- Developer: Stardock
- Publishers: Stardock (PC) Hitcents (Android, iOS)
- Platforms: Android; iOS; Microsoft Windows;
- Release: Microsoft WindowsWW: March 3, 2020; Android, iOSWW: July 14, 2020;
- Genre: Government simulation
- Modes: Single-player, multiplayer

= The Political Machine 2020 =

Government simulation videogame

The Political Machine 2020 is a government simulation game from Stardock and the fifth game in the Political Machine series, in which the player leads a campaign to elect the President of the United States. The player accomplishes this goal by traveling from state to state and engaging in a variety of activities to either raise money or raise poll numbers. The game was released on March 3, 2020.

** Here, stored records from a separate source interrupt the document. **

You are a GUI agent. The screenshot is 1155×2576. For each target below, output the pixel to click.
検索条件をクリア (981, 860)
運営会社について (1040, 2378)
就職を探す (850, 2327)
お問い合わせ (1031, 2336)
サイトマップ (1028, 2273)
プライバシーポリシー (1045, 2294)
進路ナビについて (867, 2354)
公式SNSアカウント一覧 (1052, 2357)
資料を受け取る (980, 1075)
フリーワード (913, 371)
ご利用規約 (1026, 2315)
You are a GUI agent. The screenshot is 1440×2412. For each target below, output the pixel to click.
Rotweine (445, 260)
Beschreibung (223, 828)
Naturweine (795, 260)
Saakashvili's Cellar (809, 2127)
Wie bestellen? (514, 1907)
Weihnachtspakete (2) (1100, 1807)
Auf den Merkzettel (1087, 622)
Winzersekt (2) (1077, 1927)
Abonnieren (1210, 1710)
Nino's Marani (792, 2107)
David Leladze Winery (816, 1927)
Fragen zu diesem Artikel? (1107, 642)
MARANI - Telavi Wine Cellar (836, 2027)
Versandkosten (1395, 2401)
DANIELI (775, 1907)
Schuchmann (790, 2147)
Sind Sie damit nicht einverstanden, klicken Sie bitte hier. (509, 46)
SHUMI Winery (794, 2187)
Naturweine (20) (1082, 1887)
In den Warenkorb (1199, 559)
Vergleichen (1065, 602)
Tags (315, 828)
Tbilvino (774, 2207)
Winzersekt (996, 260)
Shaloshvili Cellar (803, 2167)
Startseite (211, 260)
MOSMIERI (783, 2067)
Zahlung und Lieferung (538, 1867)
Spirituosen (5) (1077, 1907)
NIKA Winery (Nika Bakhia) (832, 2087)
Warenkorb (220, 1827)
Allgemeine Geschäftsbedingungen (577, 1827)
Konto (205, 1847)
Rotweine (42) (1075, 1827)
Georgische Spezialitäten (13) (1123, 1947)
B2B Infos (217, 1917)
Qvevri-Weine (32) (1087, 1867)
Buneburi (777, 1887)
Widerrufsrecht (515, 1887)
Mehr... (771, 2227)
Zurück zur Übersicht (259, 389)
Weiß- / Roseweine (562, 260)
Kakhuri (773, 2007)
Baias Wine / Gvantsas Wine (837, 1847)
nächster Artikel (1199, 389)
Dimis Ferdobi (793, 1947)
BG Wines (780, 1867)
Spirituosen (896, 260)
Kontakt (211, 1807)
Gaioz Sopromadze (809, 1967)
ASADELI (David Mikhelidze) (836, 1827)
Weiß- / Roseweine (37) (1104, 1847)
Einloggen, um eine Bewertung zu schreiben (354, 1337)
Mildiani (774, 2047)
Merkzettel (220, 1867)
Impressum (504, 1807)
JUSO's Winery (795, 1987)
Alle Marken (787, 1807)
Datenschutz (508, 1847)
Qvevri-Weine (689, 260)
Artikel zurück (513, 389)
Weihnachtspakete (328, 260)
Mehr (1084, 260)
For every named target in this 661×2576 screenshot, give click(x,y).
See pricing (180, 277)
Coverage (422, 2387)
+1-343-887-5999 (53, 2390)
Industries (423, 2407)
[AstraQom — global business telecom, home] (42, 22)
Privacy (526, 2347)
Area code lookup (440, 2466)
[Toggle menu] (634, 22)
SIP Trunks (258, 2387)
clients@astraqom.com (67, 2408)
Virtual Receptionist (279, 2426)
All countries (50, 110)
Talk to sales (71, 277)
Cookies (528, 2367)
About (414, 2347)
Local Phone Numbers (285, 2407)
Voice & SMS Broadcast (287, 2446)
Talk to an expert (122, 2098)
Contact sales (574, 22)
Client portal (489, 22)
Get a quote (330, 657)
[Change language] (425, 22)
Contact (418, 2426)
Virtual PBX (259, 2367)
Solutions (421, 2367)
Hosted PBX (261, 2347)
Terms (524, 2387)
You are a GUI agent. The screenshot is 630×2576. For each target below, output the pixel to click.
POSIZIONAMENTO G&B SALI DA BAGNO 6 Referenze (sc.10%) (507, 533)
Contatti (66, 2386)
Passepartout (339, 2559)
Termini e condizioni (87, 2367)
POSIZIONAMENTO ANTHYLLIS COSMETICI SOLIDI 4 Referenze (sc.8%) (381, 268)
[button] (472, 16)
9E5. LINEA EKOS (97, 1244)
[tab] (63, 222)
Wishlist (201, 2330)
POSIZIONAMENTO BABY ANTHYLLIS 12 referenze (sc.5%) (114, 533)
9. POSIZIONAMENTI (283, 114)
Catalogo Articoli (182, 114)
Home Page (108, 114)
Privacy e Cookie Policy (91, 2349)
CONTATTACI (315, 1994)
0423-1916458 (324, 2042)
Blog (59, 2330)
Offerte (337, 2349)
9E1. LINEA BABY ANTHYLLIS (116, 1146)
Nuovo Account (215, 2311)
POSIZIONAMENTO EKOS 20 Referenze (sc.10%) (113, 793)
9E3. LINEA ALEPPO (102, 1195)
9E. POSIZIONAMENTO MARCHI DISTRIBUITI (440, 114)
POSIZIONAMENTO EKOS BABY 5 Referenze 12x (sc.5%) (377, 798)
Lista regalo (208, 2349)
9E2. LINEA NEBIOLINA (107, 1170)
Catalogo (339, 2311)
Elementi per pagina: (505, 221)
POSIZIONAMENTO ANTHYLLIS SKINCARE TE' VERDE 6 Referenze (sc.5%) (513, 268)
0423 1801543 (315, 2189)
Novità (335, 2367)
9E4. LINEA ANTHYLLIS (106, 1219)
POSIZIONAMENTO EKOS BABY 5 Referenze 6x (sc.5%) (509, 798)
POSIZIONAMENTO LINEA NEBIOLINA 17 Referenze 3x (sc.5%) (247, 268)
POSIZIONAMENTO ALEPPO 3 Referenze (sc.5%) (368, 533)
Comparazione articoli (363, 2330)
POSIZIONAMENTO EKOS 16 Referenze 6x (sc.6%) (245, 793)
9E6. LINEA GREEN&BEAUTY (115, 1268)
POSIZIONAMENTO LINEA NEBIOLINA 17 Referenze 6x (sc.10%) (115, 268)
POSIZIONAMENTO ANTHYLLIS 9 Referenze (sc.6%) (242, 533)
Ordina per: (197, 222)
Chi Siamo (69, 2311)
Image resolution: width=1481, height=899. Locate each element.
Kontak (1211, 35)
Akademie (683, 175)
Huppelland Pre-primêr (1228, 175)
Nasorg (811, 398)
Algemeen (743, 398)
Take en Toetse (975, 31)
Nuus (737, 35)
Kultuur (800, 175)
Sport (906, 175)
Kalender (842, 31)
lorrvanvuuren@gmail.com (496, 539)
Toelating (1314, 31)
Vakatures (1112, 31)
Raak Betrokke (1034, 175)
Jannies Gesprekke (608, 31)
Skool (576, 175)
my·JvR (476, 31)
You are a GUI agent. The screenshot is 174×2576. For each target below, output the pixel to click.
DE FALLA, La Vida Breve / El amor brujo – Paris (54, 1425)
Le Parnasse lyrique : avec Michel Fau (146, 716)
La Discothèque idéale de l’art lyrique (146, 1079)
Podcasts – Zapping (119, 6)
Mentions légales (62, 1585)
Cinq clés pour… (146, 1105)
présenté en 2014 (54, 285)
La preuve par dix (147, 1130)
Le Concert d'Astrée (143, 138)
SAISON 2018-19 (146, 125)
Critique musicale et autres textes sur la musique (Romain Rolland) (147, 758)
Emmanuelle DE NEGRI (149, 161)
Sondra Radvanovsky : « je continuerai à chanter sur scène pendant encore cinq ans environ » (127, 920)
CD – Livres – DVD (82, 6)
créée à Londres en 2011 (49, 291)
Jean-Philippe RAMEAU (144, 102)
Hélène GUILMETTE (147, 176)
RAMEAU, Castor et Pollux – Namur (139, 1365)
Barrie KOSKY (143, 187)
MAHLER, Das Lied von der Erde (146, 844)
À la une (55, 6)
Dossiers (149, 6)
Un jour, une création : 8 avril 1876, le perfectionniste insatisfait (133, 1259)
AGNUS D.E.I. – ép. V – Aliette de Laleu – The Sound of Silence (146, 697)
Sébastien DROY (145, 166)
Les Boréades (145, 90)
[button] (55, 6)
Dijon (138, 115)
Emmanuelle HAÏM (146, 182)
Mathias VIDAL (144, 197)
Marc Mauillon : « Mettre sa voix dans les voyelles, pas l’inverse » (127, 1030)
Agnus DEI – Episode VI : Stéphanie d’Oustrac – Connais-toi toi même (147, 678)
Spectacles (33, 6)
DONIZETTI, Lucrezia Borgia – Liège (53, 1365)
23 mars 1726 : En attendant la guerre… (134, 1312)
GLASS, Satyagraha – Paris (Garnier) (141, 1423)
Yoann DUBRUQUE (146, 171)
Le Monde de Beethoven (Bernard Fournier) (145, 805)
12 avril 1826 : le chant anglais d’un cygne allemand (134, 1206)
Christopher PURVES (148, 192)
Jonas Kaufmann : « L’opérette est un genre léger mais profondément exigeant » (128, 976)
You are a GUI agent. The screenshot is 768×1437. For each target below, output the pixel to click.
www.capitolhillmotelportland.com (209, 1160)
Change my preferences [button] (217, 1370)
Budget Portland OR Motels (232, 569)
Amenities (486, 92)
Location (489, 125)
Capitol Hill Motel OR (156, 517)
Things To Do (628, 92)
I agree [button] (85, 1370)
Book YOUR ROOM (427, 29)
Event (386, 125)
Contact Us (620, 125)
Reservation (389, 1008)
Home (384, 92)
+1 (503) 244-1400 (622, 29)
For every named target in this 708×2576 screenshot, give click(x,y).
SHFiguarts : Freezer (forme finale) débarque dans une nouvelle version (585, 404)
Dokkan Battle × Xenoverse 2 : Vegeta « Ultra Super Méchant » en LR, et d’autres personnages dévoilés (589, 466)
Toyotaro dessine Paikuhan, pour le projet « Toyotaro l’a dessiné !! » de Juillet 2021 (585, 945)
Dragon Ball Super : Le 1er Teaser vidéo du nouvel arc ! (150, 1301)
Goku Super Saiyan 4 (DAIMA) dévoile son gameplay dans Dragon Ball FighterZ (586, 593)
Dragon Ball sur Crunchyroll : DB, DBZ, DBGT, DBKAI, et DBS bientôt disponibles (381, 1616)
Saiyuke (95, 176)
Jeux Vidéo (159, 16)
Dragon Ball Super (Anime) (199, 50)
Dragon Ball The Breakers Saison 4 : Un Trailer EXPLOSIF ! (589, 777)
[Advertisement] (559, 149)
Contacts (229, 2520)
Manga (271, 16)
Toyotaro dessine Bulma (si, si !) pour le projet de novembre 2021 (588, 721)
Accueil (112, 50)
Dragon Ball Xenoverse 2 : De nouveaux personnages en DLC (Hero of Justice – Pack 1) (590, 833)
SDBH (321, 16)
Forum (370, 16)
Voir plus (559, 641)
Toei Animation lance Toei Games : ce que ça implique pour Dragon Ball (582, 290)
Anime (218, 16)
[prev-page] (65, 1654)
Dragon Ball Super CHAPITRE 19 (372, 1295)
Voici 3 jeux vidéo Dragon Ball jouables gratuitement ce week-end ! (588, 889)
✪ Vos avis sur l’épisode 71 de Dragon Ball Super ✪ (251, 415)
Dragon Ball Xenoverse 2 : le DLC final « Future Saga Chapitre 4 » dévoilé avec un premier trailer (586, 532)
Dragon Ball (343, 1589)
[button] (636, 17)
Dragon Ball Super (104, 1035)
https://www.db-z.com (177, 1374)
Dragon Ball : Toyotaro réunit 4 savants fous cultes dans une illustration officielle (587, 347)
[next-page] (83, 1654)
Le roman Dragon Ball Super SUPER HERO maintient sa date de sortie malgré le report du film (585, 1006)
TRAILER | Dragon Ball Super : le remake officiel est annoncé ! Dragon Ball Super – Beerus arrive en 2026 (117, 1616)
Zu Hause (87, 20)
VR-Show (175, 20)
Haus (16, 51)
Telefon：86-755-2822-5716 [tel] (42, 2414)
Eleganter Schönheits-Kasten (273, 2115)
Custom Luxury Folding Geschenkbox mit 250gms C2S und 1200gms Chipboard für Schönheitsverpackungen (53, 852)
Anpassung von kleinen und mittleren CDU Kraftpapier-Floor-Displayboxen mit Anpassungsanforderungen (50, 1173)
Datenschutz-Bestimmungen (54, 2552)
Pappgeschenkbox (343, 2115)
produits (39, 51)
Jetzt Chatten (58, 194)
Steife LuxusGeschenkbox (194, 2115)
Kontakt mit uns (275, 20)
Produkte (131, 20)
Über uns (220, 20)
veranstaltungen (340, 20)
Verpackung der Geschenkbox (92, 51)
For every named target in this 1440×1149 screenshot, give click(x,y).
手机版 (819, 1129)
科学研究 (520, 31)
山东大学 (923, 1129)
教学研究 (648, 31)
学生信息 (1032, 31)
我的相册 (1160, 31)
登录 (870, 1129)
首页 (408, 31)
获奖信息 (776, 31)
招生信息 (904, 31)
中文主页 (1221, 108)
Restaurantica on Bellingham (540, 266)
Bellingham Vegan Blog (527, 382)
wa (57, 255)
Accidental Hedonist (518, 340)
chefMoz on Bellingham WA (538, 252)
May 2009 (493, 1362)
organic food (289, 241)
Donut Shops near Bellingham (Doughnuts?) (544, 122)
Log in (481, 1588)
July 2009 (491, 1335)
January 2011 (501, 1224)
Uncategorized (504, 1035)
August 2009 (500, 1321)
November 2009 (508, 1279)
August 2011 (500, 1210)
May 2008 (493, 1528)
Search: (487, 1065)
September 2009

== Presidential candidates ==
=== Democrats ===

Democratic party candidates
| Candidate | Home State | Ideology |
|---|---|---|
| Al Gore | Tennessee | Establishment Democrat |
| Alexander Hamilton | New York | Federalist |
| Alexandria Ocasio-Cortez | New York | Democratic Socialism |
| Amy Klobuchar | Minnesota | Establishment Democrat |
| Andrew Yang | New York | Yang Singularity |
| Barack Obama | Illinois | Hope and Change |
| Bernie Sanders | Vermont | Democratic Socialism |
| Bill Clinton | Arkansas | Establishment Democrat |
| Catherine Cortez Masto | Nevada | Establishment Democrat |
| Elizabeth Warren | Massachusetts | Democratic Socialism |
| George Washington | Virginia | Federalist |
| Hillary Clinton | New York | Progressivism |
| Joe Biden | Delaware | Biden Liberalism |
| John Adams | Massachusetts | Federalist |
| Kamala Harris | California | Establishment Democrat |
| Massive Comet (Fictional character) | California | Giant Meteorism |
| Michael Bloomberg | New York | Establishment Democrat |
| Pete Buttigieg | Indiana | Establishment Democrat |
| Tulsi Gabbard | Hawaii | Tulsi's Better World |
| Valentino Rutabach (Fictional character) | New Mexico | Lunacy |

=== Republicans ===

Republican party candidates
| Candidate | Home State | Ideology |
|---|---|---|
| Barry Goldwater | Arizona | Conservatism |
| Dan Crenshaw | Texas | Conservatism |
| Donald Trump | Florida | Trumpian Populism |
| George Washington | Virginia | Federalist |
| George W. Bush | Texas | Compassionate Conservatism |
| Giant Meteor (Fictional character) | California | Giant Meteorism |
| James Madison | Virginia | Democratic Republicanism |
| Jeb Bush | Florida | Compassionate Conservatism |
| John McCain | Arizona | Straight Talk Express |
| Mike Pence | Indiana | Trumpian Populism |
| Mitch McConnell | Kentucky | Establishment Republican |
| Mitt Romney | Utah | Establishment Republican |
| Rand Paul | Kentucky | Libertarianism |
| Ronald Reagan | California | Conservatism |
| Sarah Palin | Alaska | Conservatism |
| Ted Cruz | Texas | Conservatism |
| Thomas Jefferson | Virginia | Democratic Republicanism |
| Valentino Rutabach (Fictional character) | New Mexico | Lunacy |

It is not possible to run as a third-party or independent candidate.

== Reception ==
Giving it a rating of 65, New Game Network described the game as "fairly shallow, and there seems to be a number of steps back from the 2016 version - aside from the improved visuals." VentureBeat says "as a bare-bones remake of an existing game, it's not bad," and "it whets my appetite for a more sophisticated and realistic simulation".